**ASSIGNMENT**
Return all of the data that follows precisely, leaving every image out.

◆ ◆ ◆ ◆ ◆

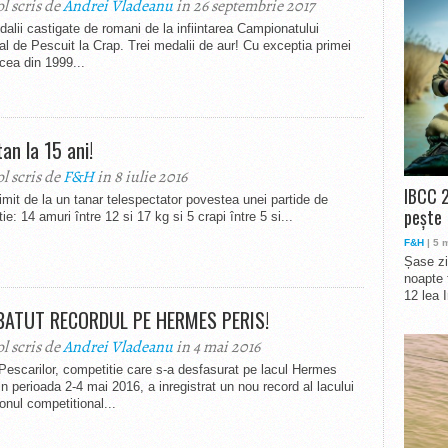
ol scris de
Andrei Vladeanu
in 26 septembrie 2017
alii castigate de romani de la infiintarea Campionatului
l de Pescuit la Crap. Trei medalii de aur! Cu exceptia primei
, cea din 1999...
an la 15 ani!
ol scris de
F&H
in 8 iulie 2016
IBCC 2
mit de la un tanar telespectator povestea unei partide de
pește
ie: 14 amuri între 12 si 17 kg si 5 crapi între 5 si...
F&H
| 5 
Șase zi
noapte 
12 lea 
BATUT RECORDUL PE HERMES PERIS!
ol scris de
Andrei Vladeanu
in 4 mai 2016
escarilor, competitie care s-a desfasurat pe lacul Hermes
in perioada 2-4 mai 2016, a inregistrat un nou record al lacului
onul competitional...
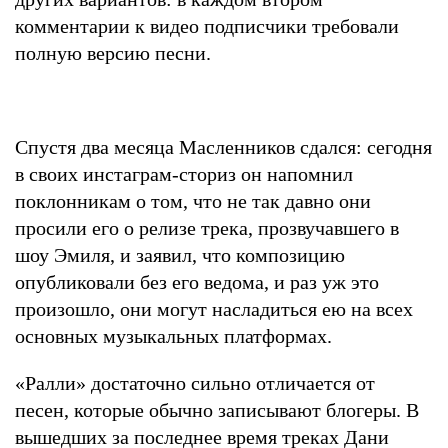
комментарии к видео подписчики требовали
полную версию песни.
Спустя два месяца Масленников сдался: сегодня
в своих инстаграм-сториз он напомнил
поклонникам о том, что не так давно они
просили его о релизе трека, прозвучавшего в
шоу Эмиля, и заявил, что композицию
опубликовали без его ведома, и раз уж это
произошло, они могут насладиться ею на всех
основных музыкальных платформах.
«Ралли» достаточно сильно отличается от
песен, которые обычно записывают блогеры. В
вышедших за последнее время треках
Дани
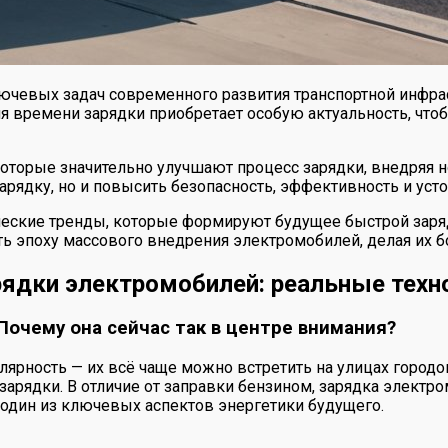
ючевых задач современного развития транспортной инфрас
 времени зарядки приобретает особую актуальность, что
которые значительно улучшают процесс зарядки, внедряя 
зарядку, но и повысить безопасность, эффективность и ус
еские тренды, которые формируют будущее быстрой зарядк
ть эпоху массового внедрения электромобилей, делая их 
ядки электромобилей: реальные техно
Почему она сейчас так в центре внимания?
ность — их всё чаще можно встретить на улицах городов 
арядки. В отличие от заправки бензином, зарядка электро
 один из ключевых аспектов энергетики будущего.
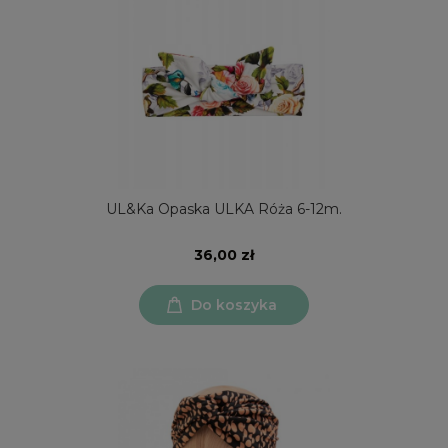
UL&Ka Opaska ULKA Róża 6-12m.
36,00 zł
Do koszyka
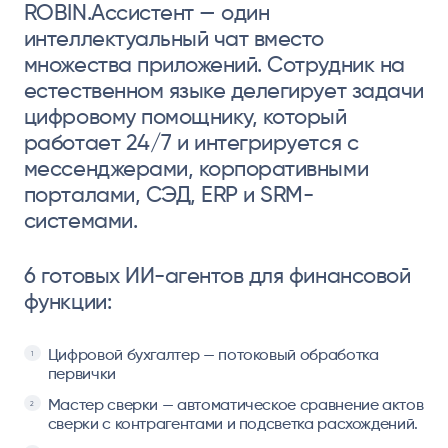
ROBIN.Ассистент — один
интеллектуальный чат вместо
множества приложений. Сотрудник на
естественном языке делегирует задачи
цифровому помощнику, который
работает 24/7 и интегрируется с
мессенджерами, корпоративными
порталами, СЭД, ERP и SRM-
системами.
6 готовых ИИ-агентов для финансовой
функции:
Цифровой бухгалтер — потоковый обработка
первички
Мастер сверки — автоматическое сравнение актов
сверки с контрагентами и подсветка расхождений.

◆ ◆ ◆ ◆ ◆

**TASK RESULT**
ol scris de
Andrei Vladeanu
in 26 septembrie 2017
alii castigate de romani de la infiintarea Campionatului
l de Pescuit la Crap. Trei medalii de aur! Cu exceptia primei
, cea din 1999...
an la 15 ani!
ol scris de
F&H
in 8 iulie 2016
IBCC 2
mit de la un tanar telespectator povestea unei partide de
pește
ie: 14 amuri între 12 si 17 kg si 5 crapi între 5 si...
F&H
| 5 
Șase zi
noapte 
12 lea 
BATUT RECORDUL PE HERMES PERIS!
ol scris de
Andrei Vladeanu
in 4 mai 2016
escarilor, competitie care s-a desfasurat pe lacul Hermes
in perioada 2-4 mai 2016, a inregistrat un nou record al lacului
onul competitional...
комментарии к видео подписчики требовали
полную версию песни.
Спустя два месяца Масленников сдался: сегодня
в своих инстаграм-сториз он напомнил
поклонникам о том, что не так давно они
просили его о релизе трека, прозвучавшего в
шоу Эмиля, и заявил, что композицию
опубликовали без его ведома, и раз уж это
произошло, они могут насладиться ею на всех
основных музыкальных платформах.
«Ралли» достаточно сильно отличается от
песен, которые обычно записывают блогеры. В
вышедших за последнее время треках
Дани
ючевых задач современного развития транспортной инфрас
 времени зарядки приобретает особую актуальность, что
которые значительно улучшают процесс зарядки, внедряя 
зарядку, но и повысить безопасность, эффективность и ус
еские тренды, которые формируют будущее быстрой зарядк
ть эпоху массового внедрения электромобилей, делая их 
ядки электромобилей: реальные техно
Почему она сейчас так в центре внимания?
ность — их всё чаще можно встретить на улицах городов 
арядки. В отличие от заправки бензином, зарядка электро
 один из ключевых аспектов энергетики будущего.
UL&Ka Opaska ULKA Róża 6-12m.
36,00 zł
Do koszyka
ROBIN.Ассистент — один
интеллектуальный чат вместо
множества приложений. Сотрудник на
естественном языке делегирует задачи
цифровому помощнику, который
работает 24/7 и интегрируется с
мессенджерами, корпоративными
порталами, СЭД, ERP и SRM-
системами.
6 готовых ИИ-агентов для финансовой
функции:
Цифровой бухгалтер — потоковый обработка
первички
Мастер сверки — автоматическое сравнение актов
сверки с контрагентами и подсветка расхождений.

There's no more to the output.